§ Problem details: Below are records to transcribe in full and unchanged; omit every picture.

───── The data ─────

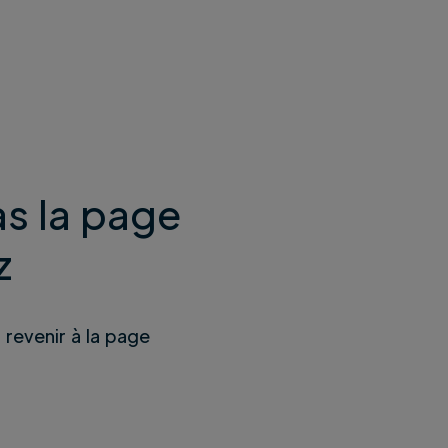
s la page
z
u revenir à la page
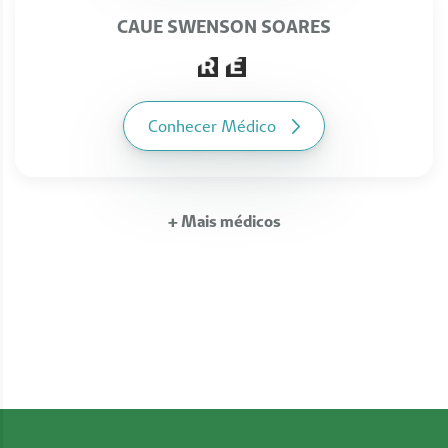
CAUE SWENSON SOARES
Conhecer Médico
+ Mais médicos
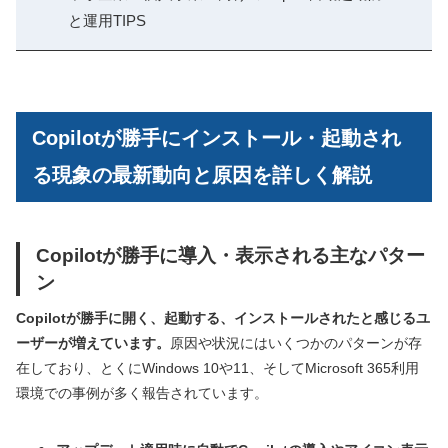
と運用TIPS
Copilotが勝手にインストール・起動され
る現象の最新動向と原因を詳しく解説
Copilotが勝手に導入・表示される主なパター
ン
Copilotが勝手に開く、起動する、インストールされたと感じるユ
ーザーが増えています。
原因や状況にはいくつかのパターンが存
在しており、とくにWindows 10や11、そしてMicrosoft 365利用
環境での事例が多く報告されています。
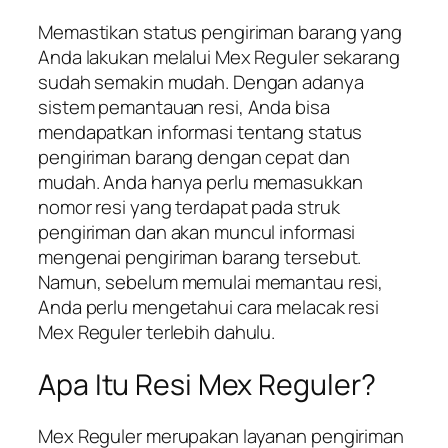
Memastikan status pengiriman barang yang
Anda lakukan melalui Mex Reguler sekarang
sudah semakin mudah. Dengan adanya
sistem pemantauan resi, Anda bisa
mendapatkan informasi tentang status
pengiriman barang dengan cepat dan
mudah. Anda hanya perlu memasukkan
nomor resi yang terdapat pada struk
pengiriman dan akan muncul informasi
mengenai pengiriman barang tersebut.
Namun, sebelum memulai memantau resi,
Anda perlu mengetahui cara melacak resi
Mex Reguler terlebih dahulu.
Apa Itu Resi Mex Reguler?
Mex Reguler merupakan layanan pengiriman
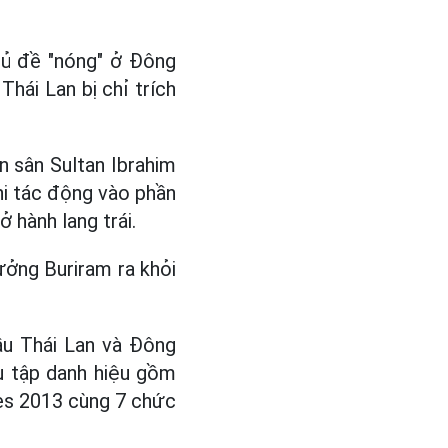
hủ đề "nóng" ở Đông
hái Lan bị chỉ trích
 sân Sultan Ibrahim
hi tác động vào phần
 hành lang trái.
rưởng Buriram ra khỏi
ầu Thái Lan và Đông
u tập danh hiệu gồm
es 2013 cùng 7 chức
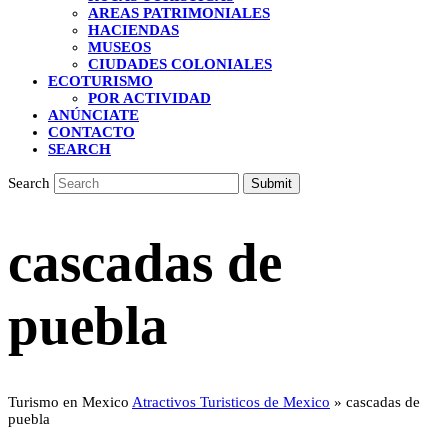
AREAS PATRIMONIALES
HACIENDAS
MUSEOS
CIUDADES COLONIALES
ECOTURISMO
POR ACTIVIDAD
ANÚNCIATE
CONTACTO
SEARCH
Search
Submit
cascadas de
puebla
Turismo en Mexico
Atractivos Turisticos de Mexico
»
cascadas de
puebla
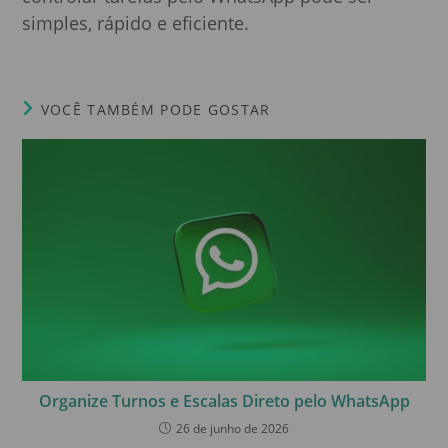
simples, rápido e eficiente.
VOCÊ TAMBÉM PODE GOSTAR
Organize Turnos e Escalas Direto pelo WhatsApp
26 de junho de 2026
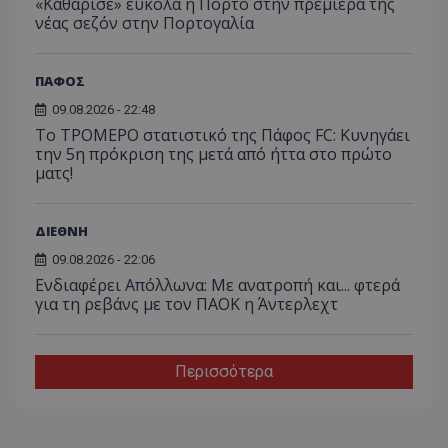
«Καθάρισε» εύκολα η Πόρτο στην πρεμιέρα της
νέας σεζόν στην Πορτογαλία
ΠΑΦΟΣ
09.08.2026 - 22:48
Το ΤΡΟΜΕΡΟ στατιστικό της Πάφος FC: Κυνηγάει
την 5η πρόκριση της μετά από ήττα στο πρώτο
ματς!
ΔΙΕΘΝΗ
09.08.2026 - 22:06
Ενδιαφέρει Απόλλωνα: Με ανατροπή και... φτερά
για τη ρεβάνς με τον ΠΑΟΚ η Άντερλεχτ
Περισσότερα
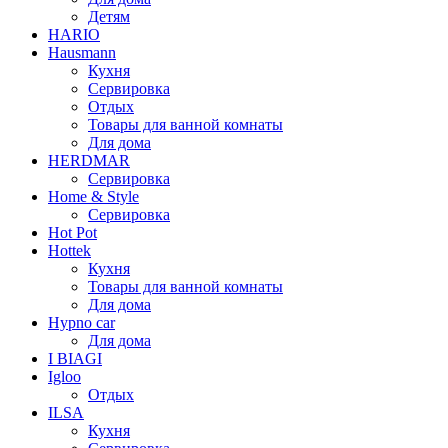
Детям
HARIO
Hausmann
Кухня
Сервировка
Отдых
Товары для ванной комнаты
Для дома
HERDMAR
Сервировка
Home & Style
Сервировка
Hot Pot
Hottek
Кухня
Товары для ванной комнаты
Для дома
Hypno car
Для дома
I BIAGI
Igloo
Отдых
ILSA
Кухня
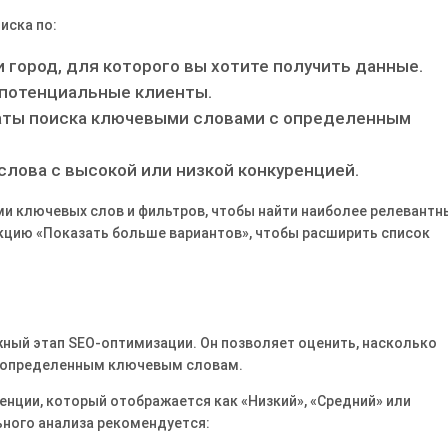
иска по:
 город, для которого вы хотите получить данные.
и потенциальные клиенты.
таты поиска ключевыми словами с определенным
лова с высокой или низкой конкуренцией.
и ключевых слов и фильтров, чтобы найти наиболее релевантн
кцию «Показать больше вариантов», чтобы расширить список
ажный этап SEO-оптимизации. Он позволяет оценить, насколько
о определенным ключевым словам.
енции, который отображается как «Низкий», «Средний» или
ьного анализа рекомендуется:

─────

§ Answer section:
s la page
z
u revenir à la page
CAUE SWENSON SOARES
Conhecer Médico
+ Mais médicos
と運用TIPS
Copilotが勝手にインストール・起動され
る現象の最新動向と原因を詳しく解説
Copilotが勝手に導入・表示される主なパター
ン
Copilotが勝手に開く、起動する、インストールされたと感じるユ
ーザーが増えています。
原因や状況にはいくつかのパターンが存
在しており、とくにWindows 10や11、そしてMicrosoft 365利用
環境での事例が多く報告されています。
Memastikan status pengiriman barang yang
Anda lakukan melalui Mex Reguler sekarang
sudah semakin mudah. Dengan adanya
sistem pemantauan resi, Anda bisa
mendapatkan informasi tentang status
pengiriman barang dengan cepat dan
mudah. Anda hanya perlu memasukkan
nomor resi yang terdapat pada struk
pengiriman dan akan muncul informasi
mengenai pengiriman barang tersebut.
Namun, sebelum memulai memantau resi,
Anda perlu mengetahui cara melacak resi
Mex Reguler terlebih dahulu.
Apa Itu Resi Mex Reguler?
Mex Reguler merupakan layanan pengiriman
hủ đề "nóng" ở Đông
hái Lan bị chỉ trích
 sân Sultan Ibrahim
hi tác động vào phần
 hành lang trái.
rưởng Buriram ra khỏi
ầu Thái Lan và Đông
u tập danh hiệu gồm
es 2013 cùng 7 chức
AREAS PATRIMONIALES
HACIENDAS
MUSEOS
CIUDADES COLONIALES
ECOTURISMO
POR ACTIVIDAD
ANÚNCIATE
CONTACTO
SEARCH
Search
Submit
cascadas de
puebla
Turismo en Mexico
Atractivos Turisticos de Mexico
»
cascadas de
puebla
simples, rápido e eficiente.
VOCÊ TAMBÉM PODE GOSTAR
Organize Turnos e Escalas Direto pelo WhatsApp
26 de junho de 2026
«Καθάρισε» εύκολα η Πόρτο στην πρεμιέρα της
νέας σεζόν στην Πορτογαλία
ΠΑΦΟΣ
09.08.2026 - 22:48
Το ΤΡΟΜΕΡΟ στατιστικό της Πάφος FC: Κυνηγάει
την 5η πρόκριση της μετά από ήττα στο πρώτο
ματς!
ΔΙΕΘΝΗ
09.08.2026 - 22:06
Ενδιαφέρει Απόλλωνα: Με ανατροπή και... φτερά
για τη ρεβάνς με τον ΠΑΟΚ η Άντερλεχτ
Περισσότερα
Детям
HARIO
Hausmann
Кухня
Сервировка
Отдых
Товары для ванной комнаты
Для дома
HERDMAR
Сервировка
Home & Style
Сервировка
Hot Pot
Hottek
Кухня
Товары для ванной комнаты
Для дома
Hypno car
Для дома
I BIAGI
Igloo
Отдых
ILSA
Кухня
иска по:
 город, для которого вы хотите получить данные.
и потенциальные клиенты.
таты поиска ключевыми словами с определенным
лова с высокой или низкой конкуренцией.
и ключевых слов и фильтров, чтобы найти наиболее релевантн
кцию «Показать больше вариантов», чтобы расширить список
ажный этап SEO-оптимизации. Он позволяет оценить, насколько
о определенным ключевым словам.
енции, который отображается как «Низкий», «Средний» или
ьного анализа рекомендуется:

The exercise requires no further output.